H. L. Mencken wrote somewhere that the Lord had seized the United States by the state of Maine and lifted, so that everything loose wound up in Southern California. That’s what I was and that’s what I did, but it took me four or five months to get there, and on my way I passed through the town of Dania and thought of Doc.

So I went looking for him, and amazingly enough I found him. I reached his dental office — evidently if you lived in Florida long enough they had to let you be a dentist again — and the woman I spoke to told me Doc had retired because of illness. I found out where he lived and went to see him.

He had emphysema, and walked around sucking oxygen out of a tube.

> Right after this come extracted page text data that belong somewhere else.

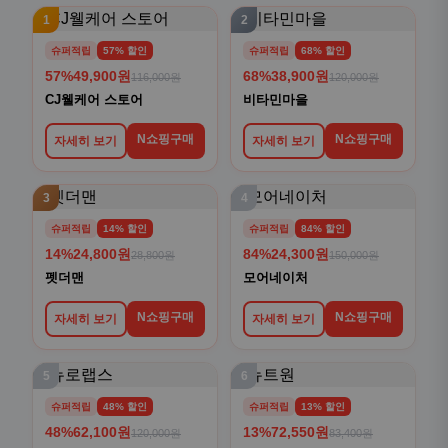
1
2
슈퍼적립
57% 할인
슈퍼적립
68% 할인
57%
49,900원
68%
38,900원
116,000원
120,000원
CJ웰케어 스토어
비타민마을
N쇼핑구매
N쇼핑구매
자세히 보기
자세히 보기
3
4
슈퍼적립
14% 할인
슈퍼적립
84% 할인
14%
24,800원
84%
24,300원
28,800원
150,000원
펫더맨
모어네이처
N쇼핑구매
N쇼핑구매
자세히 보기
자세히 보기
5
6
슈퍼적립
48% 할인
슈퍼적립
13% 할인
48%
62,100원
13%
72,550원
120,000원
83,400원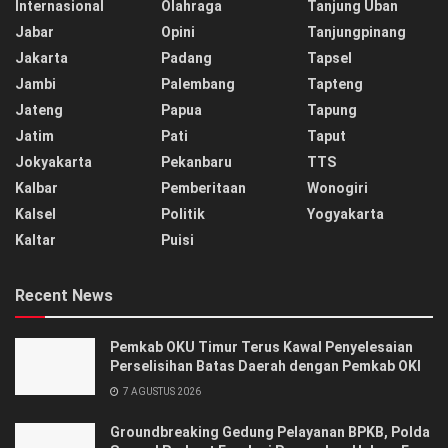
Internasional
Olahraga
Tanjung Uban
Jabar
Opini
Tanjungpinang
Jakarta
Padang
Tapsel
Jambi
Palembang
Tapteng
Jateng
Papua
Tapung
Jatim
Pati
Taput
Jokyakarta
Pekanbaru
TTS
Kalbar
Pemberitaan
Wonogiri
Kalsel
Politik
Yogyakarta
Kaltar
Puisi
Recent News
Pemkab OKU Timur Terus Kawal Penyelesaian
Perselisihan Batas Daerah dengan Pemkab OKI
7 AGUSTUS 2026
Groundbreaking Gedung Pelayanan BPKB, Polda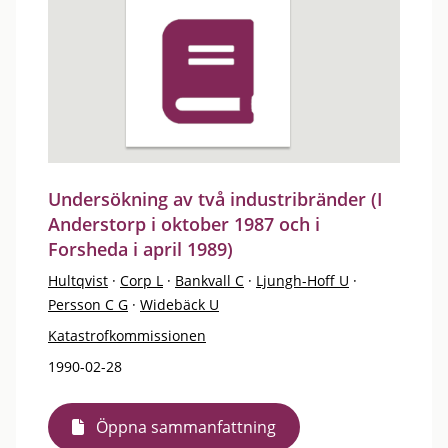
Undersökning av två industribränder (I
Anderstorp i oktober 1987 och i
Forsheda i april 1989)
Hultqvist
·
Corp L
·
Bankvall C
·
Ljungh-Hoff U
·
Persson C G
·
Widebäck U
Katastrofkommissionen
1990-02-28
Öppna sammanfattning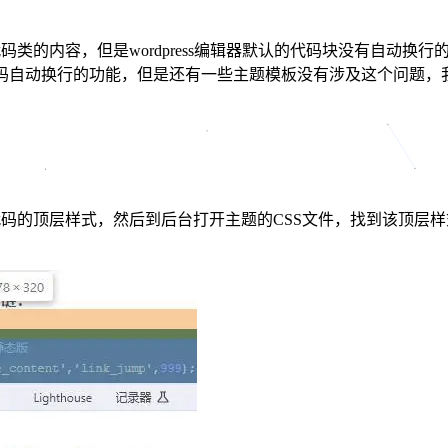
一些代码类的内容，但是wordpress编辑器默认的代码块没有自
代码自动换行的功能，但是还有一些主题模板没有涉及这个问题，我们
。
代码的顶层样式，然后到后台打开主题的CSS文件，找到该顶层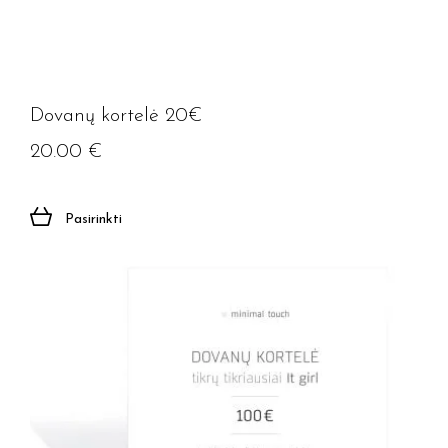
Prenumeruoti
Dovanų kortelė 20€
20.00
€
Pasirinkti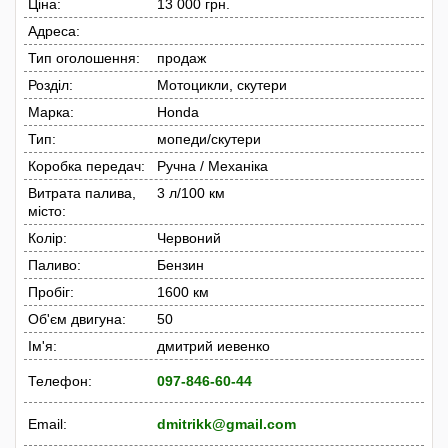
Ціна:
13 000 грн.
Адреса:
Тип оголошення:
продаж
Розділ:
Мотоцикли, скутери
Марка:
Honda
Тип:
мопеди/скутери
Коробка передач:
Ручна / Механіка
Витрата палива,
3 л/100 км
місто:
Колір:
Червоний
Паливо:
Бензин
Пробіг:
1600 км
Об'єм двигуна:
50
Ім'я:
дмитрий иевенко
Телефон:
097-846-60-44
Email:
dmitrikk@gmail.com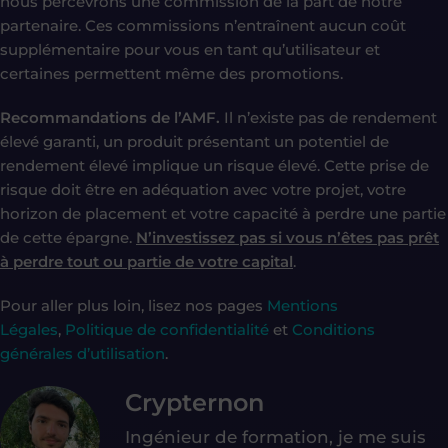
nous percevrons une commission de la part de notre
partenaire. Ces commissions n’entraînent aucun coût
supplémentaire pour vous en tant qu’utilisateur et
certaines permettent même des promotions.
Recommandations de l’AMF.
Il n’existe pas de rendement
élevé garanti, un produit présentant un potentiel de
rendement élevé implique un risque élevé. Cette prise de
risque doit être en adéquation avec votre projet, votre
horizon de placement et votre capacité à perdre une partie
de cette épargne.
N’investissez pas si vous n’êtes pas prêt
à perdre tout ou partie de votre capital
.
Pour aller plus loin, lisez nos pages
Mentions
Légales
,
Politique de confidentialité
et
Conditions
générales d’utilisation
.
Crypternon
Ingénieur de formation, je me suis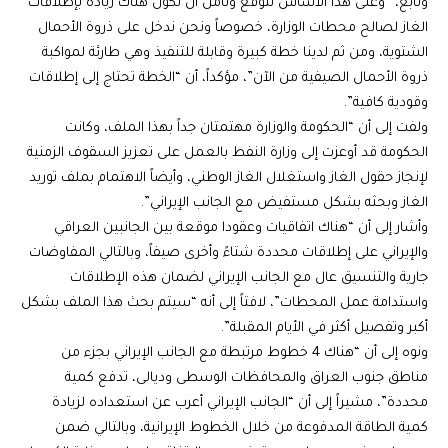
وتابع، “وعلى هذا الأساس نتوقع ونأمل أن تكون هناك زيادة بإطلاقات
الغاز لصالح محطات الوزارة، خصوصاً ونحن ندخل على ذروة الأحمال
الشتوية، ومن ثم لدينا خطة كبيرة وقابلة للتنفيذ وهي طارئة لمواكبة
ذروة الأحمال الصيفية من الآن”، مؤكداً، أن “الخطة تحتاج إلى إطلاقات
وقودية كافية”.
ولفت إلى أن “الحكومة والوزارة مهتمتان جداً بهذا الملف، وكانت
الحكومة قد أوعزت إلى وزارة النفط بالعمل على تعزيز السقوف الزمنية
لإنجاز حقول الغاز واستغلال الغاز الوطني، وأيضاً الاهتمام بملف توريد
الغاز وبحثه بشكل مستفيض مع الجانب الإيراني”.
وأشار إلى أن “هناك اتفاقيات وعقودا موقعة بين الجانبين العراقي
والإيراني على إطلاقات محددة شتاءً وأخرى صيفاً، وبالتالي المفاوضات
جارية والتنسيق عال مع الجانب الإيراني لضمان هذه الإطلاقات
واستدامة عمل المحطات”، لافتاً إلى أنه “سيتم بحث هذا الملف بشكل
أكبر وتفصيل أكثر في الأيام المقبلة”.
ونوه إلى أن “هناك 4 خطوط مرتبطة مع الجانب الإيراني بجزء من
مناطق جنوب العراق والمحافظات الوسطى وديالى، تدفع كمية
محددة”، مشيراً إلى أن “الجانب الإيراني أعرب عن استعداده لزيادة
كمية الطاقة المدفوعة من خلال الخطوط الإيرانية، وبالتالي ضمن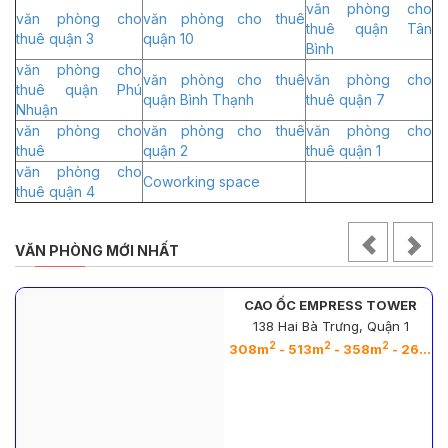
văn phòng cho
văn phòng cho
văn phòng cho thuê
thuê quận Tân
thuê quận 3
quận 10
Bình
văn phòng cho
văn phòng cho thuê
văn phòng cho
thuê quận Phú
quận Bình Thạnh
thuê quận 7
Nhuận
văn phòng cho
văn phòng cho thuê
văn phòng cho
thuê
quận 2
thuê quận 1
văn phòng cho
Coworking space
thuê quận 4
VĂN PHÒNG MỚI NHẤT
S TOWER
CAO ỐC SC CENTRAL
, Quận 1
102 Nam Kỳ Khởi Nghĩa
2
2
2
2
2
2
2
58m
- 263m
- 620m
- 1240m
- 1163m
80m
- 154m
- 266m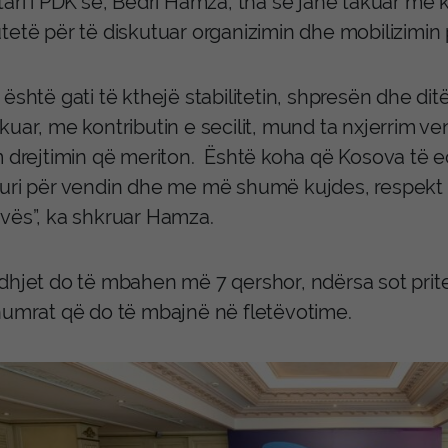
ari i PDK’së, Bedri Hamza, tha se janë takuar me k
etë për të diskutuar organizimin dhe mobilizimin p
është gati të kthejë stabilitetin, shpresën dhe di
uar, me kontributin e secilit, mund ta nxjerrim ven
m drejtimin që meriton. Është koha që Kosova të 
uri për vendin dhe me më shumë kujdes, respekt 
vës”, ka shkruar Hamza.
hjet do të mbahen më 7 qershor, ndërsa sot pritet 
numrat që do të mbajnë në fletëvotime.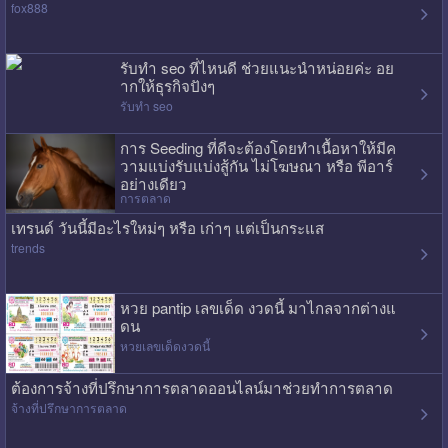
fox888
รับทำ seo ที่ไหนดี ช่วยแนะนำหน่อยค่ะ อย
ากให้ธุรกิจปังๆ
รับทำ seo
การ Seeding ที่ดีจะต้องโดยทำเนื้อหาให้มีค
วามแบ่งรับแบ่งสู้กัน ไม่โฆษณา หรือ พีอาร์
อย่างเดียว
การตลาด
เทรนด์ วันนี้มีอะไรใหม่ๆ หรือ เก่าๆ แต่เป็นกระแส
trends
หวย pantip เลขเด็ด งวดนี้ มาไกลจากต่างแ
ดน
หวยเลขเด็ดงวดนี้
ต้องการจ้างที่ปรึกษาการตลาดออนไลน์มาช่วยทำการตลาด
จ้างที่ปรึกษาการตลาด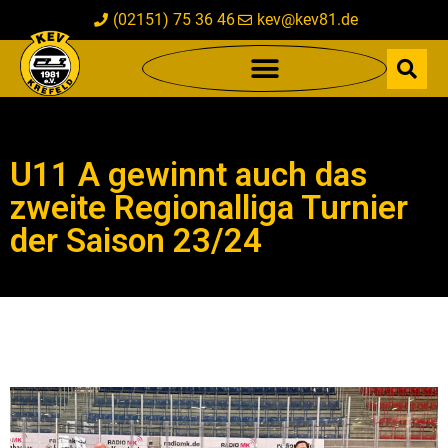
(02151) 75 36 46
kev@kev81.de
U11 A gewinnt auch das
zweite Regionalliga Turnier
der Saison 23/24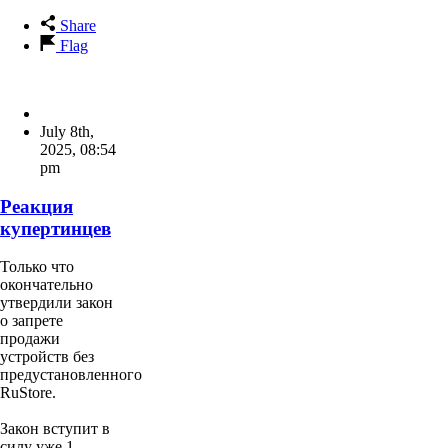
Share
Flag
July 8th,
2025
,
08:54
pm
Реакция
купертинцев
Только что
окончательно
утвердили закон
о запрете
продажи
устройств без
предустановленного
RuStore.
Закон вступит в
силу уже 1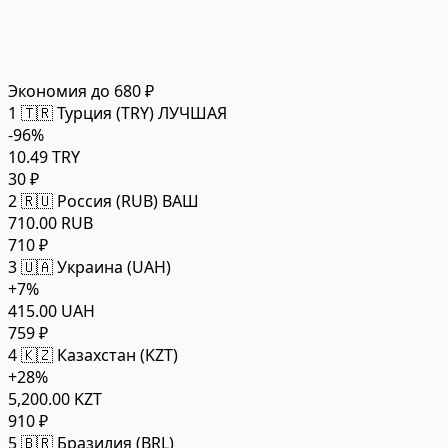
Экономия до 680 ₽
1
🇹🇷 Турция (TRY)
ЛУЧШАЯ
-96%
10.49 TRY
30 ₽
2
🇷🇺 Россия (RUB)
ВАШ
710.00 RUB
710 ₽
3
🇺🇦 Украина (UAH)
+7%
415.00 UAH
759 ₽
4
🇰🇿 Казахстан (KZT)
+28%
5,200.00 KZT
910 ₽
5
🇧🇷 Бразилия (BRL)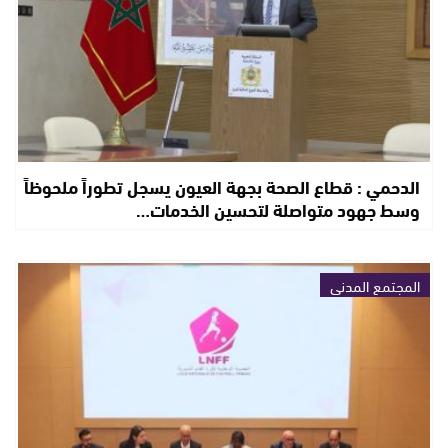
الدحمي : قطاع الصحة بجهة العيون يسجل تطوراً ملحوظاً
وسط جهود متواصلة لتحسين الخدمات…
المجتمع المدني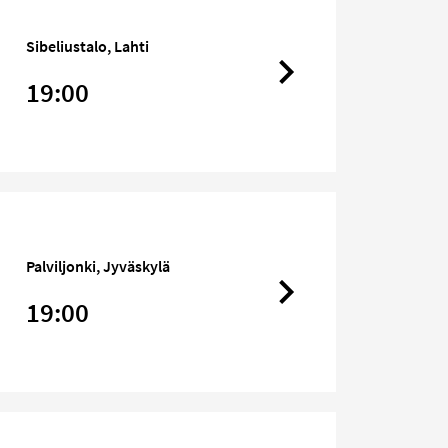
Sibeliustalo, Lahti
19:00
Palviljonki, Jyväskylä
19:00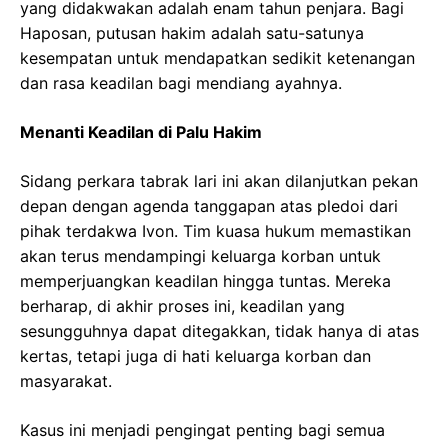
yang didakwakan adalah enam tahun penjara. Bagi
Haposan, putusan hakim adalah satu-satunya
kesempatan untuk mendapatkan sedikit ketenangan
dan rasa keadilan bagi mendiang ayahnya.
Menanti Keadilan di Palu Hakim
Sidang perkara tabrak lari ini akan dilanjutkan pekan
depan dengan agenda tanggapan atas pledoi dari
pihak terdakwa Ivon. Tim kuasa hukum memastikan
akan terus mendampingi keluarga korban untuk
memperjuangkan keadilan hingga tuntas. Mereka
berharap, di akhir proses ini, keadilan yang
sesungguhnya dapat ditegakkan, tidak hanya di atas
kertas, tetapi juga di hati keluarga korban dan
masyarakat.
Kasus ini menjadi pengingat penting bagi semua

He knew me, and remembered me as clearly as I remembered him. And he brought me up to date on his life since I’d known him. He’d had two marriages after Ada’s death, each one worse than the last. He’d gone back to dentistry and managed to build a practice. He told me about his kids, but if what he said registered at all I’ve long since forgotten it.

And he told me what a struggle he’d had in Buffalo with the Beth Zion establishment, who hadn’t wanted an East Side boy, a Russian Jew like Marshall Gubinsky, leading their Boy Scout troop. And he’d had his troubles with some of our parents, as well — not mine, he had nothing but good to say about my folks, but several others.